Yup, that’s m’ name, ‘less I owe ya money.
That’s not actually me, that’s fellow shooter Shawn Harris, AKA Dirk Highlander AKA ‘The Corncob’. Photo by Linda Wolf
That’s right, I have started shooting Cowboy Action! I’ve actually been shooting Cowboy for a few months now, but have not blogged about it.
It is not very similar to USPSA, contrary to popular belief. Yes, it is a speed-driven sport, however the courses are entirely different.
Because you only have 20 rounds in your guns (5 in each sixgun, 10 in the rifle) and a variable amount of shotgun shells (usually only 4), the stage designers throw in complex “sweeps” that must be applied to each target array with both rifle and pistol. So a “double-tap sweep” is two on each target, a “Nevada sweep” is one on each target, run through three times, etc. Stage designers will design there own sweeps as well, which can be super-complicated or really simple. It stresses the mental game more so than shooting skills, which is different and sort of fun.
Another thing I’ve noticed shooting Cowboy: It’s a far more social sport. Because there is little to no reset required, you’re not as busy as you would be at at USPSA match.

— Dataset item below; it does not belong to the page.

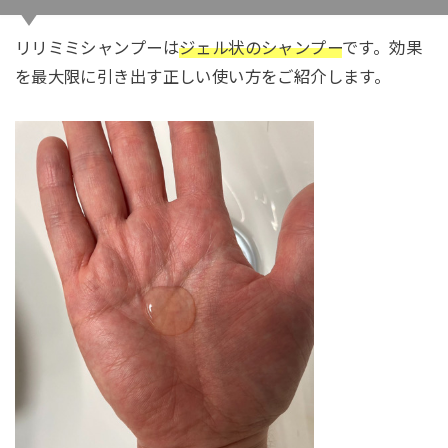
リリミミシャンプーは
ジェル状のシャンプー
です。効果
を最大限に引き出す正しい使い方をご紹介します。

In fact, it’s almost more like a hobby than a sport, at least at the club-level matches I’ve shot. For example, some of the shotgun targets will trigger a flying clay. If the clay comes out broken, it’s a freebie. In MultiGun, that would not fly (pun intended) and you would be forced to reshoot so that the stage is the same for everybody. That’s no big deal, but in my opinion, if the organization wants to grow as a sport, that kind of thing should change.